What is being asked:
Could you copy the records below exactly, leaving out any pictures?
= = =
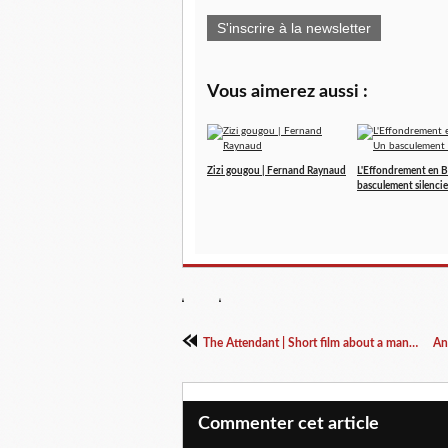
S'inscrire à la newsletter
Vous aimerez aussi :
Zizi gougou | Fernand Raynaud
L'Effondrement en B
basculement silenci
The Attendant | Short film about a man beating the system
Commenter cet article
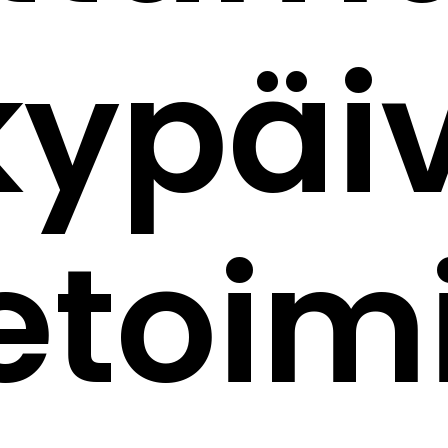
kypäi
ketoi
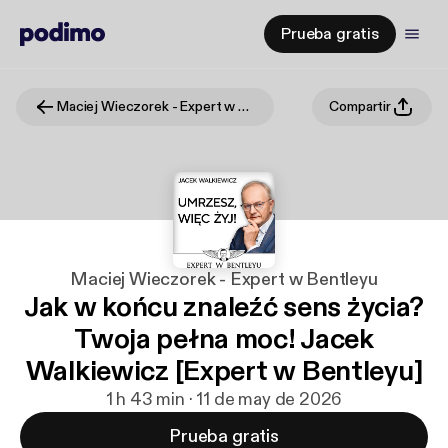
Prueba gratis
Maciej Wieczorek - Expert w Bentleyu
Compartir
Maciej Wieczorek - Expert w Bentleyu
Jak w końcu znaleźć sens życia?
Twoja pełna moc! Jacek
Walkiewicz [Expert w Bentleyu]
1 h 43 min · 11 de may de 2026
Prueba gratis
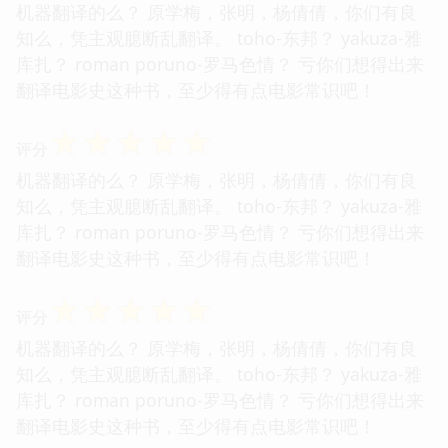
机器翻译的么？ 原学梅，张明，杨倩倩，你们有良
知么，凭主观臆断乱翻译。 toho-东邦？ yakuza-雅
库扎？ roman poruno-罗马色情？ 亏你们想得出来
翻译电影史这种书，至少得有点电影常识吧！
☆
☆
☆
☆
☆
评分
机器翻译的么？ 原学梅，张明，杨倩倩，你们有良
知么，凭主观臆断乱翻译。 toho-东邦？ yakuza-雅
库扎？ roman poruno-罗马色情？ 亏你们想得出来
翻译电影史这种书，至少得有点电影常识吧！
☆
☆
☆
☆
☆
评分
机器翻译的么？ 原学梅，张明，杨倩倩，你们有良
知么，凭主观臆断乱翻译。 toho-东邦？ yakuza-雅
库扎？ roman poruno-罗马色情？ 亏你们想得出来
翻译电影史这种书，至少得有点电影常识吧！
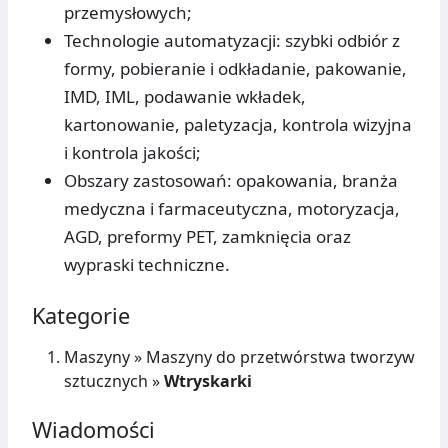
przemysłowych;
Technologie automatyzacji: szybki odbiór z
formy, pobieranie i odkładanie, pakowanie,
IMD, IML, podawanie wkładek,
kartonowanie, paletyzacja, kontrola wizyjna
i kontrola jakości;
Obszary zastosowań: opakowania, branża
medyczna i farmaceutyczna, motoryzacja,
AGD, preformy PET, zamknięcia oraz
wypraski techniczne.
Kategorie
Maszyny
»
Maszyny do przetwórstwa tworzyw
sztucznych
»
Wtryskarki
Wiadomości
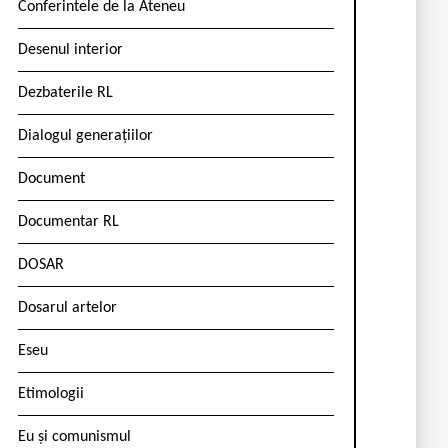
Conferintele de la Ateneu
Desenul interior
Dezbaterile RL
Dialogul generațiilor
Document
Documentar RL
DOSAR
Dosarul artelor
Eseu
Etimologii
Eu și comunismul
= = =
Finished task:
S'inscrire à la newsletter
Vous aimerez aussi :
Zizi gougou | Fernand Raynaud
L'Effondrement en B
basculement silenci
The Attendant | Short film about a man beating the system
Commenter cet article
kypäi
ketoi
Prueba gratis
Maciej Wieczorek - Expert w Bentleyu
Compartir
Maciej Wieczorek - Expert w Bentleyu
Jak w końcu znaleźć sens życia?
Twoja pełna moc! Jacek
Walkiewicz [Expert w Bentleyu]
1 h 43 min · 11 de may de 2026
Prueba gratis
机器翻译的么？ 原学梅，张明，杨倩倩，你们有良
知么，凭主观臆断乱翻译。 toho-东邦？ yakuza-雅
库扎？ roman poruno-罗马色情？ 亏你们想得出来
翻译电影史这种书，至少得有点电影常识吧！
☆
☆
☆
☆
☆
评分
机器翻译的么？ 原学梅，张明，杨倩倩，你们有良
知么，凭主观臆断乱翻译。 toho-东邦？ yakuza-雅
库扎？ roman poruno-罗马色情？ 亏你们想得出来
翻译电影史这种书，至少得有点电影常识吧！
☆
☆
☆
☆
☆
评分
机器翻译的么？ 原学梅，张明，杨倩倩，你们有良
知么，凭主观臆断乱翻译。 toho-东邦？ yakuza-雅
库扎？ roman poruno-罗马色情？ 亏你们想得出来
翻译电影史这种书，至少得有点电影常识吧！
przemysłowych;
Technologie automatyzacji: szybki odbiór z
formy, pobieranie i odkładanie, pakowanie,
IMD, IML, podawanie wkładek,
kartonowanie, paletyzacja, kontrola wizyjna
i kontrola jakości;
Obszary zastosowań: opakowania, branża
medyczna i farmaceutyczna, motoryzacja,
AGD, preformy PET, zamknięcia oraz
wypraski techniczne.
Kategorie
Maszyny
»
Maszyny do przetwórstwa tworzyw
sztucznych
»
Wtryskarki
Wiadomości
Conferintele de la Ateneu
Desenul interior
Dezbaterile RL
Dialogul generațiilor
Document
Documentar RL
DOSAR
Dosarul artelor
Eseu
Etimologii
Eu și comunismul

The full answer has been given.